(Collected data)
══════════
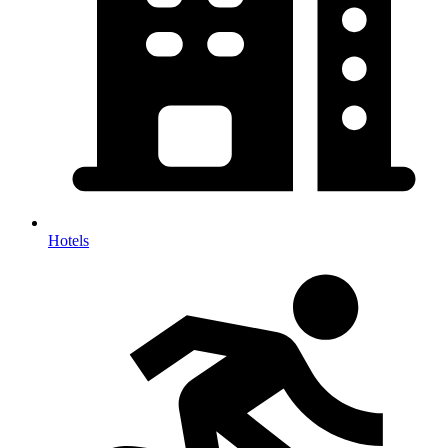
Hotels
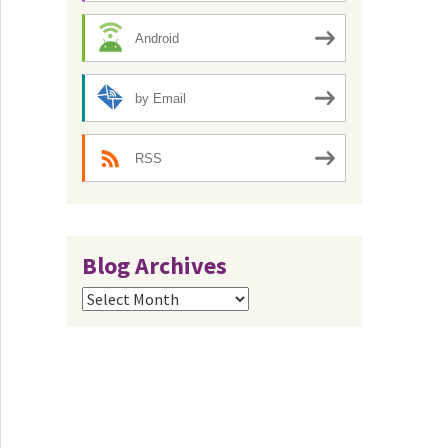
Android
by Email
RSS
Blog Archives
Blog
Archives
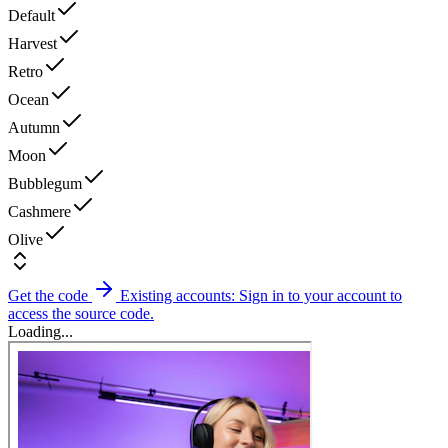
Default
Harvest
Retro
Ocean
Autumn
Moon
Bubblegum
Cashmere
Olive
Get the code
Existing accounts: Sign in to your account to
access the source code.
Loading...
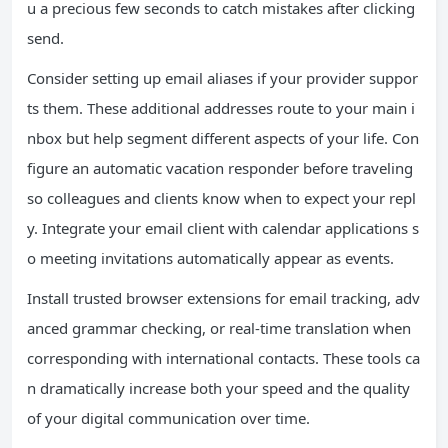
u a precious few seconds to catch mistakes after clicking
send.
Consider setting up email aliases if your provider suppor
ts them. These additional addresses route to your main i
nbox but help segment different aspects of your life. Con
figure an automatic vacation responder before traveling
so colleagues and clients know when to expect your repl
y. Integrate your email client with calendar applications s
o meeting invitations automatically appear as events.
Install trusted browser extensions for email tracking, adv
anced grammar checking, or real-time translation when
corresponding with international contacts. These tools ca
n dramatically increase both your speed and the quality
of your digital communication over time.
══════════
Only lines containing the word "time" should appear in the answer, and every such line from the records above must be there.

REPLY TO THE TASK:
anced grammar checking, or real-time translation when
of your digital communication over time.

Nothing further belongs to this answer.